We're talking the 1890s, early 1900s here, when football was the sole province of your Yales and Harvards and Princetons, with an occasional Michigan or Notre Dame thrown in to make it look national. No one had invented the forward pass yet. The wishbone was a wish dream. The triple option was still missing two of 'em, and even the off-tackle run was regarded as exotic and therefore suspect.

No, sir. Football at the turn of the last century?

It basically was just a bunch of guys surrounding another guy and shoving him forward until they couldn't shove him forward anymore.

A century and a quarter later, you saw the Eagles do the exact same thing in the Super Bowl.

Lined up some big guys behind Jalen Hurts. Shoved him over the goal line/past the first down marker. A play as OG as Grover Cleveland, and as elemental as force and mass and the application of the latter to enhance the former.

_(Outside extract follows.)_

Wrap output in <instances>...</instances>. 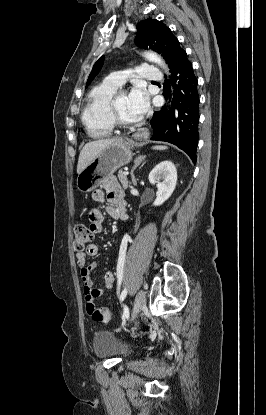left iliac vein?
<instances>
[{"instance_id": "1", "label": "left iliac vein", "mask_w": 266, "mask_h": 415, "mask_svg": "<svg viewBox=\"0 0 266 415\" xmlns=\"http://www.w3.org/2000/svg\"><path fill=\"white\" fill-rule=\"evenodd\" d=\"M146 306V296L145 292L140 290L136 296L134 307L131 314V320L133 321L137 315L144 309Z\"/></svg>"}]
</instances>
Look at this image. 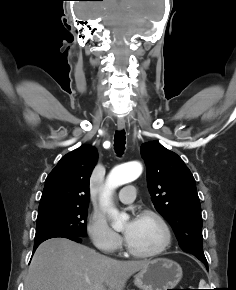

That's all football was in those prehistoric days, when the flying wedge was a revolutionary act and players went by colorful names like Tack and Belf and Pudge, and of course the immortal T. Truxton Hare, who lined up for Penn during the McKinley administration. Protective gear was either unknown or for sissies in those days, which is why a pile of players died and the flying wedge was eventually outlawed. That, too, was football then.

Now it's all these years later, and we're still arguing about the flying wedge's spiritual descendant, the tush push.

The risk of injury, some people say, makes the play dangerous (sound familiar?). On the other hand, it's an extremely effective throwback; the numbers say the Eagles and Buffalo Bills have run the tush push 163 times, and have gotten a touchdown or first down out of it 87 percent of the time.

And now I can hear Willie and Pudge 'n' them again, having another big guffaw.

"Hell, yes, it works 87 percent of the time," they're chortling. "Why do you think we did it?"

A pause. 

"And we didn't have any of these fancy-dan helmets and pads and junk like that. We were football players, man, not a buncha nancy boys."

More guffaws, echoing down the years.